PHPWord icon indicating copy to clipboard operation
PHPWord copied to clipboard

Feature request: Support EMF image

Open bakkan opened this issue 7 years ago • 19 comments

This is:

  • [√] a bug report
  • [√] a feature request

Expected Behavior

Support EMF image.

Failure Information

Throws PhpOffice\PhpWord\Exception\InvalidImageException exception. Exception message : Invalid image: zip:///Users/xxx/Downloads/xxxx.docx#word/media/image.emf #0 /works/shared/laravel/vendor/phpoffice/phpword/src/PhpWord/Element/Image.php(149): PhpOffice\PhpWord\Element\Image->checkImage() #1 [internal function]: PhpOffice\PhpWord\Element\Image->__construct('zip:///Users/hu...', NULL, false, 'Picture 18')

How to Reproduce

Document file contains emf format images. Google emf I got this page: https://fileinfo.com/extension/emf

<?php
use PhpOffice\PhpWord\IOFactory;
$file = '/path/to/file.docx';
$phpWord = IOFactory::load($file);
$sections = $phpWord->getSections();
foreach ($sections as $section) {
      $elements = $section->getElements();
      foreach ($elements as $element) {
            // do something else...
      }
}

Context

  • PHP version: PHP 7.1.16
  • PHPWord version: 0.15.0

bakkan avatar Sep 29 '18 08:09 bakkan

PHPWord uses getimagesize() function to get image info, getimagesize() doesn't support emf format. 😂😂

bakkan avatar Sep 29 '18 08:09 bakkan

I using phpword: dev-master and see error

[Mon, 08 Apr 2019 09:26:50 +0700] [127.0.0.1] [Error(1): Uncaught exception 'PhpOffice\PhpWord\Exception\InvalidImageException' with message 'Invalid image: zip:///opt/lampp/temp/php4WlqvI#word/media/image1.emf' in /media/hongoctrien/DATA/MyHost/NukeViet/module-nvonlinetest-01.vn/vendor/phpoffice/phpword/src/PhpWord/Element/Image.php:418
Stack trace:
#0 /media/hongoctrien/DATA/MyHost/NukeViet/module-nvonlinetest-01.vn/vendor/phpoffice/phpword/src/PhpWord/Element/Image.php(149): PhpOffice\PhpWord\Element\Image->checkImage()
#1 [internal function]: PhpOffice\PhpWord\Element\Image->__construct('zip:///opt/lamp...')
#2 /media/hongoctrien/DATA/MyHost/NukeViet/module-nvonlinetest-01.vn/vendor/phpoffice/phpword/src/PhpWord/Element/AbstractContainer.php(145): ReflectionClass->newInstanceArgs(Array)
#3 [internal function]: PhpOffice\PhpWord\Element\AbstractContainer->addElement('Image', 'zip:///opt/lamp...')
#4 /media/hongoctrien/DATA/MyHost/NukeViet/module-nvonlinetest-01.vn/vendor/phpoffice/phpword/src/PhpWord/Element/AbstractContainer.php(112): call_user_func_array(Array] [FILE: /vendor/phpoffice/phpword/src/PhpWord/Element/Image.php] [LINE: 418]

mynukeviet avatar Apr 08 '19 03:04 mynukeviet

Any news on this issue?
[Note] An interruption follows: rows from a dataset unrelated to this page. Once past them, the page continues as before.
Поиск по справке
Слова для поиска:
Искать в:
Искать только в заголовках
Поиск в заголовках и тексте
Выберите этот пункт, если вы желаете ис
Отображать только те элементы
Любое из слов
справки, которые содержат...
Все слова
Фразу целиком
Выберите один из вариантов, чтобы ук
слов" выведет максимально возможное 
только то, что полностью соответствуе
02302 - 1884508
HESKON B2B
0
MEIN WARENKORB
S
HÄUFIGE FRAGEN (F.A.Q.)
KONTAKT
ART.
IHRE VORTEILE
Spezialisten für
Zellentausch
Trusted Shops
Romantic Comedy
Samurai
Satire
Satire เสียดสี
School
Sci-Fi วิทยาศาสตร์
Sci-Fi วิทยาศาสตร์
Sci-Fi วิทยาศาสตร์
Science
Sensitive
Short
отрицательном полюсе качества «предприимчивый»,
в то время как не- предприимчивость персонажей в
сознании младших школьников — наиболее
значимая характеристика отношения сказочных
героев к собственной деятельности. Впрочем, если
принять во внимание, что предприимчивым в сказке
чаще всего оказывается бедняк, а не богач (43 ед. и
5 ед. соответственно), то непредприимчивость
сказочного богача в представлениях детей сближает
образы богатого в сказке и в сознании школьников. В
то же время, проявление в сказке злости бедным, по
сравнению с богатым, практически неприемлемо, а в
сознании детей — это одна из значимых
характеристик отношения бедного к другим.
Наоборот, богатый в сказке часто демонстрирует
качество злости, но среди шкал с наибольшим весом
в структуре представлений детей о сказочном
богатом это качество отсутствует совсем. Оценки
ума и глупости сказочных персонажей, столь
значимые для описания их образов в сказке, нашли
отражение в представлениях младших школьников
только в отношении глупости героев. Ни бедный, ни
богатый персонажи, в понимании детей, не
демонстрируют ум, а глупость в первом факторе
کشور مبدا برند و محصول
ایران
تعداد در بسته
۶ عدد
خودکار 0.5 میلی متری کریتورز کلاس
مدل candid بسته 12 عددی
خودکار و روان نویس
Will this be addressed sooner or later?

derKroisi avatar Nov 24 '21 09:11 derKroisi

I encountered this error just now. I guess EMF format is becoming more commonly used in modern docx files

ThomazPom avatar May 07 '22 23:05 ThomazPom

The same problem for me today. Any news about this issue ?

RomMad avatar Oct 03 '22 14:10 RomMad

There isn't any support for .emf file but there is a workaround

  • Change extension of your .docx template to .zip
  • Unzip into a directory
  • Search for .eml file creating the issue in the xml files (I used VSCode Find in Folder)
  • Save the .eml file as .jpeg
  • Update the XML file containing .eml file to .jpeg
  • Compress content of the directory again
  • Change extension to .docx from .zip and try again.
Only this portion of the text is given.